Chattanooga, though he no longer lives here, continues to mean everything to him as well.

"I really first became interested in buying the Lookouts because the other man looking to buy them was probably going to move them," Woods said. "I couldn't imagine Chattanooga without the Lookouts."

He also believes he's watching significant change in race relations here.

"There are some very good minority business people in Chattanooga right now," he said. "And I'm so impressed with government and education leaders such as Erskine Oglesby and Warren Mackey. They couldn't have picked a better (school) superintendent than Dr. Bryan Johnson. Then you have people like Joe Smith, who just blows me away with all his YCAP boxing program has done for minority youth. Chattanooga is changing in so many ways."

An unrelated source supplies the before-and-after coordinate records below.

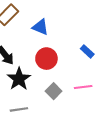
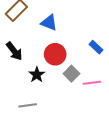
black star: (19, 79) -> (37, 75), moved, size x0.7
gray square: (54, 91) -> (71, 74), moved

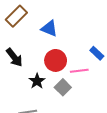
gray square: (71, 74) -> (63, 87), moved
pink line: (92, 83) -> (79, 71), moved

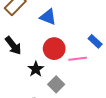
gray square: (63, 87) -> (56, 84), moved

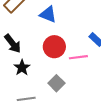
black star: (36, 69) -> (22, 68), moved

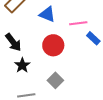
pink line: (78, 57) -> (78, 23), moved

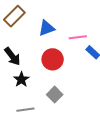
blue triangle: (47, 14) -> (47, 28), turned -42

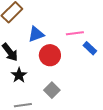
blue triangle: (47, 28) -> (36, 34), moved

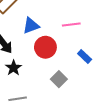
blue rectangle: (90, 48) -> (85, 57), moved
gray square: (52, 90) -> (59, 79), moved

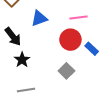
red circle: (45, 47) -> (70, 40), moved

The whole world is changing. As Woods noted of their youngest son Ashton: "His three best friends are African Americans."

A little more than a week ago, the Woods family was also featured on the website DawgsNation.

"I got 150 texts in three days," he said. "And they were all positive."

Not everything is positive, as the deaths of Blacks George Floyd, Breonna Taylor and Rayshard Brooks at the hands of law enforcement have recently shown us.

"You still run into racism," Daron Blaylock said. "But I think it's gotten better. I think my Dad (Woods) and Mom have helped. We've just got to learn not to look at color. Look at the individual."

Then, as Woods always has, lead by actions rather than words.